__What is required__.
Line by line, print the records exactly, and keep images out of the copy.
········
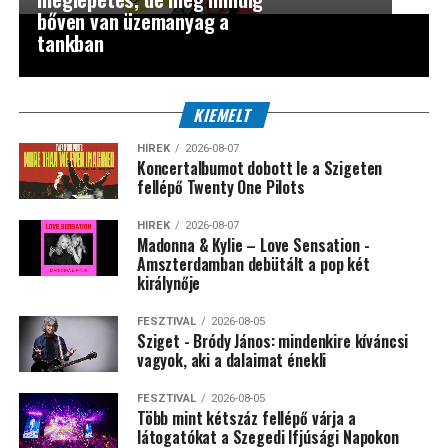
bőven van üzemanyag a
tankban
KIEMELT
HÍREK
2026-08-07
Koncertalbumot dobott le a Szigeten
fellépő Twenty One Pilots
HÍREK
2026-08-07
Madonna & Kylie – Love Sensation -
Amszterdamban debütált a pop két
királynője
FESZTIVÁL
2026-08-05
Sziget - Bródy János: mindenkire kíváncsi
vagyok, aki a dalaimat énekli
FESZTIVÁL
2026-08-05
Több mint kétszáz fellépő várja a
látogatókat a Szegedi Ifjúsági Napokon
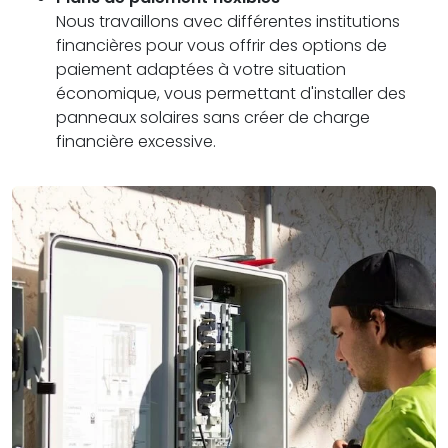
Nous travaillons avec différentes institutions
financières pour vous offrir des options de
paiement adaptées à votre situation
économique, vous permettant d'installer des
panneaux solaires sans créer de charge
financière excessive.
········
__Exercise result__.
bőven van üzemanyag a
tankban
KIEMELT
HÍREK
2026-08-07
Koncertalbumot dobott le a Szigeten
fellépő Twenty One Pilots
HÍREK
2026-08-07
Madonna & Kylie – Love Sensation -
Amszterdamban debütált a pop két
királynője
FESZTIVÁL
2026-08-05
Sziget - Bródy János: mindenkire kíváncsi
vagyok, aki a dalaimat énekli
FESZTIVÁL
2026-08-05
Több mint kétszáz fellépő várja a
látogatókat a Szegedi Ifjúsági Napokon
Nous travaillons avec différentes institutions
financières pour vous offrir des options de
paiement adaptées à votre situation
économique, vous permettant d'installer des
panneaux solaires sans créer de charge
financière excessive.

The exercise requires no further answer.